Friday we went to the Brooklyn Promenade and then took the subway back to Manhattan and went to Ground Zero. We hadn’t been there in previous visits, and it was a silent, sobering experience. Then we walked a couple of blocks over to the potential mosque site that has been the spotlight of so much media and political controversy in recent weeks. There were numerous activists outside with signs urging tolerance, religious freedom, respect, reconciliation, etc. When you’re in New York, there’s such a powerful sense of ethnic, religious, and cultural diversity that it’s hard to even conceive of the bigotry toward the Muslim community is so widespread across the nation.

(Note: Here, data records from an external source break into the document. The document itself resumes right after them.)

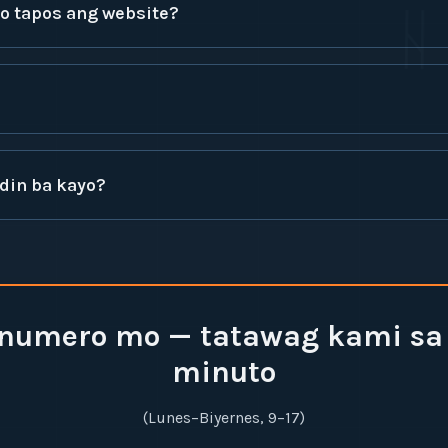
ᚺ
go tapos ang website?
din ba kayo?
numero mo — tatawag kami sa 
minuto
(Lunes–Biyernes, 9–17)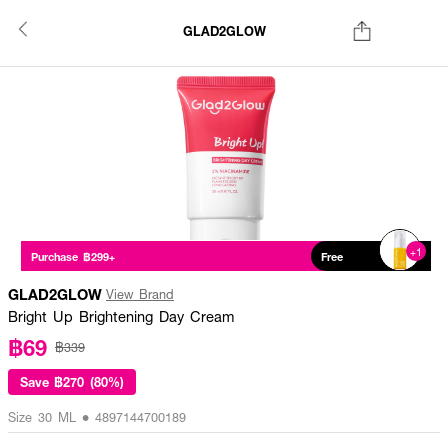
GLAD2GLOW
+1
Purchase ฿299+
Free
GLAD2GLOW
View Brand
Bright Up Brightening Day Cream
฿69
฿339
Save
฿270 (80%)
Size 30 ML • 4897144700189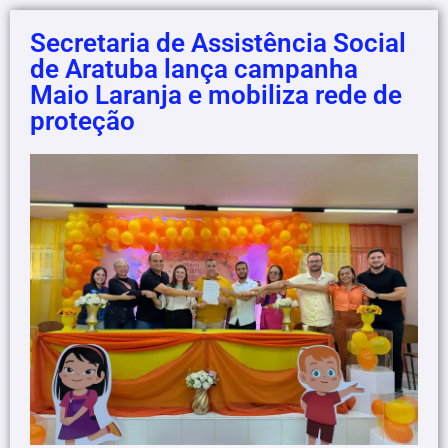
Secretaria de Assistência Social
de Aratuba lança campanha
Maio Laranja e mobiliza rede de
proteção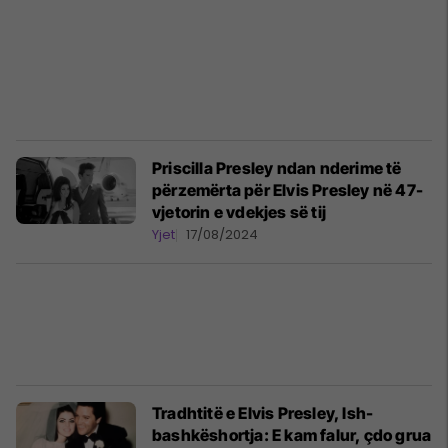
Priscilla Presley ndan nderime të
përzemërta për Elvis Presley në 47-
vjetorin e vdekjes së tij
Yjet
17/08/2024
Tradhtitë e Elvis Presley, Ish-
bashkëshortja: E kam falur, çdo grua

At the Potential Mosque Site
Saturday was our 50th wedding anniversary, and I bought a dozen red roses at the corner vegetable shop. They were deep red, and Katja seemed very pleased. We celebrated that night by going out to one of the city’s premier restaurants, Jean Georges on Central Park West. I’d offered to treat for this special occasion. The restaurant was elegant, the service was impeccable, the food was excellent, and we had a lot of laughs, talking about marriage and life experiences. At the end of the meal when I looked at the bill and took out my credit card, Bruce asked me if I was all right. Apparently I’d gotten very pale again. It was nothing – just that the bill for dinner approached the price of our two airplane tickets. I showed the receipt to Katja later, and she nonchalantly said we’d paid more on other occasions. What those occasions were, I couldn’t imagine, but I took her word for it. Later a friend reminded me that you only have one fiftieth anniversary in your entire lifetime, and that made me feel better. When we awoke the next morning, the dozen red roses on the dining room table had wilted and were all drooping straight downward. I decided I shouldn’t have relied on a produce vendor for our anniversary flowers. I felt it might be a bad omen, but Ami said the drooping flowers still were pretty.

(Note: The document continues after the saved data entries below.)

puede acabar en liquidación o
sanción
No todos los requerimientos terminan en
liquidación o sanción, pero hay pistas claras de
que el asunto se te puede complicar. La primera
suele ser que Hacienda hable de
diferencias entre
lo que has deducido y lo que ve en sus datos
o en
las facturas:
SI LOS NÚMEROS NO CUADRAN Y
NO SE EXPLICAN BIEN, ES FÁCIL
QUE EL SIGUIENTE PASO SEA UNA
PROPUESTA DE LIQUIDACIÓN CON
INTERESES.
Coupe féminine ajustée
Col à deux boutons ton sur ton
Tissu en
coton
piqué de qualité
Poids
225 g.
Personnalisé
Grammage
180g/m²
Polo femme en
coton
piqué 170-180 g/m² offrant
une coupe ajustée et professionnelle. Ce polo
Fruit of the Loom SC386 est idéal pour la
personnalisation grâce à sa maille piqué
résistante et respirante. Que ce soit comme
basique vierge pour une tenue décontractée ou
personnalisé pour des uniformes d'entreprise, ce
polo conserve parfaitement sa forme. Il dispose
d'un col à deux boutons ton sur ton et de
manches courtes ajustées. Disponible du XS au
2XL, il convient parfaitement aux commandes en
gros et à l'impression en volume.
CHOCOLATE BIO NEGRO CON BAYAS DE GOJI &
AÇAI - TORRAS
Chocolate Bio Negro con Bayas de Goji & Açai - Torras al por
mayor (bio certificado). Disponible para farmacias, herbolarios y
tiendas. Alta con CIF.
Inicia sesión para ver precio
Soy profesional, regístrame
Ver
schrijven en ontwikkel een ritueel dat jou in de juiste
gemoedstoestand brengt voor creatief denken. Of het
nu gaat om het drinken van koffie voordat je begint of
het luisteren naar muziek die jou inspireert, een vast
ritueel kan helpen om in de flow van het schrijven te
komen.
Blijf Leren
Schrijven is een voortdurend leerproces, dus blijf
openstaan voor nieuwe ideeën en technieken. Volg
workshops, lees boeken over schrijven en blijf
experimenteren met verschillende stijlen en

Katja’s friends and colleagues at work had bought us matching sparkly gold baseball caps for our anniversary, and we wore them all around the city. One day I went to Greenwich Village to take some photos, and my gold cap was a big hit. One guy about my age approached and asked me why I was conservatively dressed but wearing a gold cap that made me look like Elton John. I explained about my golden anniversary, and he remarked that his wife was out of town so he wasn’t wearing his wedding ring either. Then two other guys came up, and one said he wanted to know where to buy a cap like mine for his boyfriend. I advised him to check e-Bay. Then somebody started whistling behind me, and another guy was calling out to me, “Gold! Gold!” Some other guy yelled, “Hey, Gold Cap!” It was nice. I’ve always had difficulty striking up acquaintances in public places, and now I find out all you need to do is wear a gold cap.
Gold Cap Tourists in Brooklyn
There were, of course, many other exciting sights and experiences. Broadway musicals, art museums, shops and galleries, traveling around with our Metro passes, Chinatown and Soho, Rockefeller Center, Times Square (where Katja enjoyed seeing the Naked Cowboy again), lunches and dinners and New York pizza. I can understand why, as a 20-year-old, I was ecstatic about the city. I still am.